GM fish

The reproductive biology of fish is much simpler than that of mammals, so they are easier to genetically modify. Scientists have genetically modified about 35 different species of fish in the laboratory.

A genetically modified (GM) fluorescent zebra fish is being marketed as a pet in the USA, but currently there is no commercial production of GM fish as food. However, the company AquaBounty is seeking approval from the US Food and Drug Administration (FDA) to market GM Atlantic salmon in the US. The company proposes to ship GM fish eggs from its Canadian facility to Panama, for production in an on-land facility. The fish would then be trucked to the US for sale, as well as sold in Panama. In future, it plans to also sell eggs for production elsewhere.

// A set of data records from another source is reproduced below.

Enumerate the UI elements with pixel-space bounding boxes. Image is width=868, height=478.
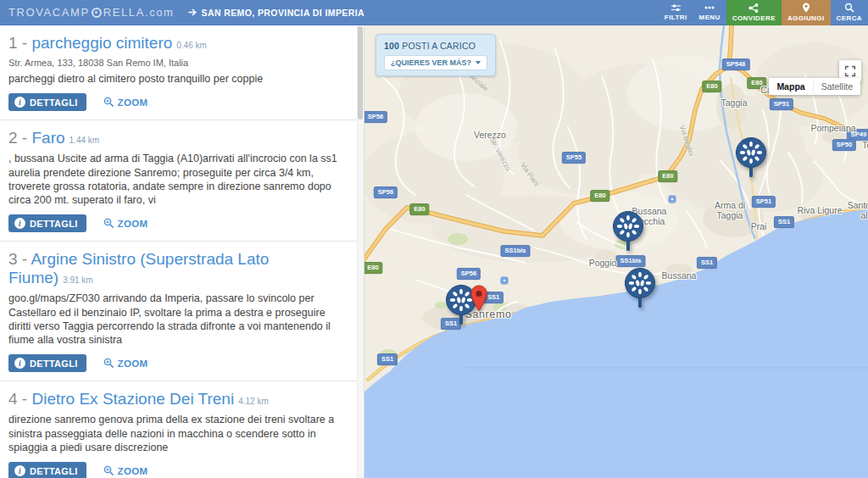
item-name: parcheggio cimitero [31, 34, 172, 52]
zoom-link[interactable]: ZOOM [103, 218, 148, 229]
results-count: 100 POSTI A CARICO [384, 41, 487, 51]
list-item: 3 - Argine Sinistro (Superstrada Lato Fi… [0, 242, 364, 381]
search-icon [844, 3, 854, 13]
zoom-icon [103, 358, 114, 369]
logo-o-icon [92, 8, 102, 18]
header-bar: TROVACAMP RELLA.com SAN REMO, PROVINCIA … [0, 0, 868, 25]
scrollbar-thumb[interactable] [358, 26, 363, 119]
item-description: direzione sanremo genova prima della ex … [8, 413, 343, 454]
cerca-button[interactable]: CERCA [831, 0, 868, 25]
dettagli-button[interactable]: iDETTAGLI [8, 462, 86, 478]
red-map-pin[interactable] [470, 285, 488, 312]
item-title-link[interactable]: 4 - Dietro Ex Stazione Dei Treni4.12 km [8, 390, 343, 409]
item-title-link[interactable]: 3 - Argine Sinistro (Superstrada Lato Fi… [8, 250, 343, 287]
item-actions: iDETTAGLI ZOOM [8, 93, 343, 111]
item-description: goo.gl/maps/ZF030 arrivando da Imperia, … [8, 292, 343, 347]
item-name: Faro [31, 129, 64, 147]
item-number: 3 [8, 250, 18, 268]
menu-button[interactable]: MENU [693, 0, 726, 25]
results-count-overlay: 100 POSTI A CARICO ¿QUIERES VER MÁS? [376, 34, 496, 76]
cluster-marker[interactable] [732, 136, 770, 184]
item-description: parcheggi dietro al cimitero posto tranq… [8, 72, 343, 86]
chevron-down-icon [476, 61, 481, 64]
zoom-link[interactable]: ZOOM [103, 465, 148, 476]
cluster-marker[interactable] [621, 267, 659, 314]
logo-text-suffix: RELLA.com [103, 6, 175, 19]
logo-text-prefix: TROVACAMP [8, 6, 90, 19]
info-icon: i [14, 218, 25, 229]
item-number: 4 [8, 390, 18, 408]
dettagli-button[interactable]: iDETTAGLI [8, 93, 86, 111]
dettagli-button[interactable]: iDETTAGLI [8, 354, 86, 372]
item-actions: iDETTAGLI ZOOM [8, 354, 343, 372]
ellipsis-icon [704, 3, 715, 12]
zoom-icon [103, 97, 114, 108]
info-icon: i [14, 358, 25, 369]
pin-icon [802, 3, 810, 13]
filters-icon [670, 3, 682, 12]
breadcrumb: SAN REMO, PROVINCIA DI IMPERIA [188, 8, 364, 18]
item-number: 2 [8, 129, 18, 147]
list-item: 2 - Faro1.44 km , bussana Uscite ad arma… [0, 120, 364, 242]
item-title-link[interactable]: 1 - parcheggio cimitero0.46 km [8, 34, 343, 53]
item-title-link[interactable]: 2 - Faro1.44 km [8, 129, 343, 147]
info-icon: i [14, 465, 25, 476]
aggiungi-label: AGGIUNGI [787, 14, 825, 22]
convidere-label: CONVIDERE [732, 14, 776, 22]
item-name: Argine Sinistro (Superstrada Lato Fiume) [8, 250, 269, 286]
map-type-mappa[interactable]: Mappa [769, 78, 812, 95]
dettagli-button[interactable]: iDETTAGLI [8, 214, 86, 232]
item-distance: 1.44 km [70, 136, 100, 145]
item-distance: 0.46 km [176, 41, 207, 50]
zoom-link[interactable]: ZOOM [103, 97, 148, 108]
list-scrollbar[interactable] [357, 25, 364, 478]
list-item: 4 - Dietro Ex Stazione Dei Treni4.12 km … [0, 381, 364, 478]
zoom-link[interactable]: ZOOM [103, 358, 148, 369]
arrow-right-icon [188, 8, 198, 16]
site-logo[interactable]: TROVACAMP RELLA.com [8, 6, 175, 19]
map-type-satellite[interactable]: Satellite [813, 78, 860, 95]
see-more-dropdown[interactable]: ¿QUIERES VER MÁS? [384, 55, 487, 70]
item-address: Str. Armea, 133, 18038 San Remo IM, Ital… [8, 58, 343, 68]
share-icon [748, 3, 759, 13]
convidere-button[interactable]: CONVIDERE [726, 0, 782, 25]
map-canvas[interactable]: SP56SP55SP548E80E80SP51SP49SP50SP56E80E8… [364, 25, 868, 478]
results-count-number: 100 [384, 41, 399, 51]
list-item: 1 - parcheggio cimitero0.46 km Str. Arme… [0, 25, 364, 120]
results-list: 1 - parcheggio cimitero0.46 km Str. Arme… [0, 25, 364, 478]
cerca-label: CERCA [837, 14, 862, 22]
item-name: Dietro Ex Stazione Dei Treni [31, 390, 234, 408]
aggiungi-button[interactable]: AGGIUNGI [782, 0, 831, 25]
item-number: 1 [8, 34, 18, 52]
zoom-icon [103, 218, 114, 229]
item-distance: 3.91 km [63, 275, 93, 285]
map-type-control: Mappa Satellite [769, 78, 860, 95]
item-actions: iDETTAGLI ZOOM [8, 462, 343, 478]
breadcrumb-label: SAN REMO, PROVINCIA DI IMPERIA [202, 8, 364, 18]
cluster-marker[interactable] [609, 210, 647, 258]
app: TROVACAMP RELLA.com SAN REMO, PROVINCIA … [0, 0, 868, 478]
item-actions: iDETTAGLI ZOOM [8, 214, 343, 232]
filtri-button[interactable]: FILTRI [659, 0, 693, 25]
fullscreen-icon [843, 64, 857, 78]
item-description: , bussana Uscite ad arma di Taggia (A10)… [8, 152, 343, 207]
filtri-label: FILTRI [665, 14, 687, 21]
zoom-icon [103, 465, 114, 476]
item-distance: 4.12 km [238, 397, 269, 406]
menu-label: MENU [699, 14, 721, 21]
info-icon: i [14, 97, 25, 108]
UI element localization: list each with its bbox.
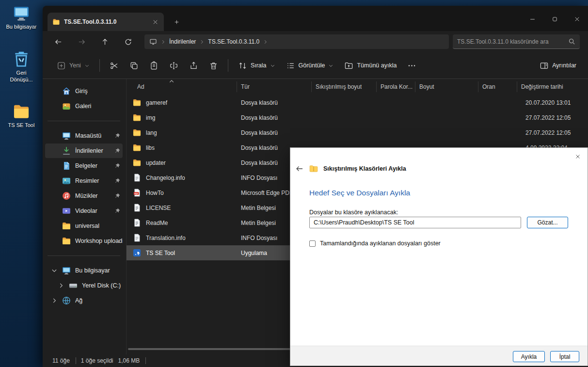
- desktop-icon-geri-d-n[interactable]: Geri Dönüşü...: [0, 50, 43, 83]
- cut-button[interactable]: [105, 57, 124, 74]
- browse-button[interactable]: Gözat...: [527, 217, 568, 228]
- sidebar-item-label: Yerel Disk (C:): [82, 282, 123, 289]
- text-icon: [132, 203, 142, 212]
- sidebar-item-resimler[interactable]: Resimler: [45, 174, 123, 188]
- sort-button[interactable]: Sırala: [233, 57, 280, 74]
- chevron-placeholder: [51, 192, 58, 199]
- column-headers: AdTürSıkıştırılmış boyutParola Kor...Boy…: [127, 80, 588, 93]
- view-button[interactable]: Görüntüle: [281, 57, 339, 74]
- sidebar-item-videolar[interactable]: Videolar: [45, 204, 123, 218]
- chevron-placeholder: [51, 147, 58, 154]
- file-name: gameref: [146, 99, 167, 106]
- paste-button[interactable]: [144, 57, 163, 74]
- search-input[interactable]: [457, 38, 568, 45]
- destination-label: Dosyalar bu klasöre ayıklanacak:: [309, 209, 398, 216]
- delete-button[interactable]: [204, 57, 223, 74]
- file-row-lang[interactable]: langDosya klasörü27.07.2022 12:05: [127, 125, 588, 140]
- chevron-placeholder: [51, 207, 58, 214]
- dialog-close-button[interactable]: [571, 149, 585, 164]
- back-button[interactable]: [50, 34, 66, 49]
- sidebar-item-galeri[interactable]: Galeri: [45, 99, 123, 113]
- share-button[interactable]: [184, 57, 203, 74]
- extract-folder-icon: [309, 164, 318, 174]
- sidebar-divider: [48, 255, 120, 256]
- column-header-boyut[interactable]: Boyut: [415, 81, 478, 92]
- file-name: img: [146, 114, 155, 121]
- sidebar-item-m-zikler[interactable]: Müzikler: [45, 189, 123, 203]
- sidebar-item-yerel-disk-c[interactable]: Yerel Disk (C:): [52, 278, 123, 293]
- extract-all-button[interactable]: Tümünü ayıkla: [339, 57, 401, 74]
- sidebar-item-i-ndirilenler[interactable]: İndirilenler: [45, 144, 123, 158]
- more-button[interactable]: [402, 57, 421, 74]
- maximize-button[interactable]: [543, 11, 566, 27]
- details-pane-icon: [540, 61, 549, 70]
- cancel-button[interactable]: İptal: [550, 351, 579, 362]
- breadcrumb-item[interactable]: TS.SE.Tool.0.3.11.0: [208, 38, 259, 45]
- computer-icon: [62, 266, 71, 275]
- column-header-t-r[interactable]: Tür: [237, 81, 312, 92]
- copy-button[interactable]: [125, 57, 143, 74]
- sidebar-item-label: universal: [75, 223, 123, 229]
- pin-icon: [114, 177, 121, 184]
- file-type: Dosya klasörü: [237, 114, 312, 121]
- checkbox-unchecked[interactable]: [309, 240, 316, 247]
- new-tab-button[interactable]: [172, 17, 182, 27]
- folder-icon: [52, 18, 60, 26]
- sidebar-item-belgeler[interactable]: Belgeler: [45, 159, 123, 173]
- chevron-placeholder: [51, 238, 58, 244]
- search-box[interactable]: [453, 34, 580, 49]
- dialog-footer: Ayıkla İptal: [290, 346, 588, 366]
- column-header-s-k-t-r-lm-boyut[interactable]: Sıkıştırılmış boyut: [312, 81, 377, 92]
- new-button[interactable]: Yeni: [52, 57, 95, 74]
- sidebar-item-masa-st[interactable]: Masaüstü: [45, 128, 123, 143]
- chevron-down-icon: [84, 63, 90, 68]
- chevron-right-icon: [199, 39, 205, 45]
- dialog-header: Sıkıştırılmış Klasörleri Ayıkla: [295, 162, 406, 175]
- sort-ascending-icon: [169, 80, 174, 83]
- desktop-icon-ts-se-tool[interactable]: TS SE Tool: [0, 102, 43, 129]
- breadcrumb-item[interactable]: İndirilenler: [169, 38, 196, 45]
- chevron-placeholder: [51, 162, 58, 169]
- desktop-icon: [62, 131, 71, 141]
- rename-button[interactable]: [164, 57, 183, 74]
- refresh-button[interactable]: [120, 34, 136, 49]
- sidebar-item-bu-bilgisayar[interactable]: Bu bilgisayar: [45, 263, 123, 278]
- tab-close-icon[interactable]: [152, 18, 159, 26]
- file-name: HowTo: [146, 190, 164, 196]
- extract-button[interactable]: Ayıkla: [513, 351, 545, 362]
- chevron-placeholder: [51, 223, 58, 229]
- column-header-oran[interactable]: Oran: [478, 81, 517, 92]
- this-pc-icon[interactable]: [149, 38, 157, 46]
- breadcrumb[interactable]: İndirilenlerTS.SE.Tool.0.3.11.0: [144, 34, 449, 49]
- chevron-down-icon[interactable]: [51, 267, 58, 274]
- minimize-button[interactable]: [521, 11, 543, 27]
- file-modified-date: 27.07.2022 12:05: [517, 114, 588, 121]
- file-row-gameref[interactable]: gamerefDosya klasörü20.07.2020 13:01: [127, 95, 588, 110]
- forward-icon: [78, 38, 86, 46]
- column-header-parola-kor[interactable]: Parola Kor...: [377, 81, 415, 92]
- destination-path-input[interactable]: [309, 217, 521, 228]
- file-row-img[interactable]: imgDosya klasörü27.07.2022 12:05: [127, 110, 588, 125]
- sidebar-item-giri[interactable]: Giriş: [45, 84, 123, 98]
- close-icon: [574, 153, 581, 160]
- sidebar-item-universal[interactable]: universal: [45, 219, 123, 233]
- desktop-icon-bu-bilgisayar[interactable]: Bu bilgisayar: [0, 4, 43, 31]
- new-icon: [57, 61, 66, 70]
- downloads-icon: [62, 146, 71, 156]
- sidebar-item-a[interactable]: Ağ: [45, 293, 123, 308]
- dialog-back-icon[interactable]: [295, 164, 304, 173]
- explorer-tab[interactable]: TS.SE.Tool.0.3.11.0: [48, 13, 164, 31]
- sidebar-item-workshop-uploadin[interactable]: Workshop uploadin: [45, 234, 123, 248]
- chevron-right-icon[interactable]: [58, 282, 64, 289]
- chevron-right-icon[interactable]: [51, 297, 58, 304]
- desktop-icons: Bu bilgisayarGeri Dönüşü...TS SE Tool: [0, 4, 43, 148]
- forward-button[interactable]: [74, 34, 89, 49]
- sort-button-label: Sırala: [251, 62, 267, 69]
- up-button[interactable]: [97, 34, 112, 49]
- column-header-ad[interactable]: Ad: [127, 81, 237, 92]
- column-header-de-i-tirme-tarihi[interactable]: Değiştirme tarihi: [517, 81, 588, 92]
- details-pane-button[interactable]: Ayrıntılar: [535, 57, 581, 74]
- close-window-button[interactable]: [566, 11, 588, 27]
- show-extracted-files-option[interactable]: Tamamlandığında ayıklanan dosyaları göst…: [309, 240, 441, 247]
- pin-icon: [114, 207, 121, 214]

The GM salmon includes a growth hormone gene from Chinook salmon (native to the North Pacific) and an anti-freeze protein gene from the ocean pout (native to the North West Atlantic). As a result, the transgenic fish produces growth hormone all year (rather than just during the warmer months) and reaches maturity faster than non-GM salmon.

There are concerns about the impact of GM salmon on wild salmon should it escape into rivers or the Atlantic ocean, because it could out-compete wild salmon for food, or breed with them producing offspring that may be less fit to survive. This could have serious negative effects on declining or endangered wild salmon populations. Although the eggs AquaBounty plans to produce will be all female and treated to produce sterile adult fish, this process is only up to 95-99% effective.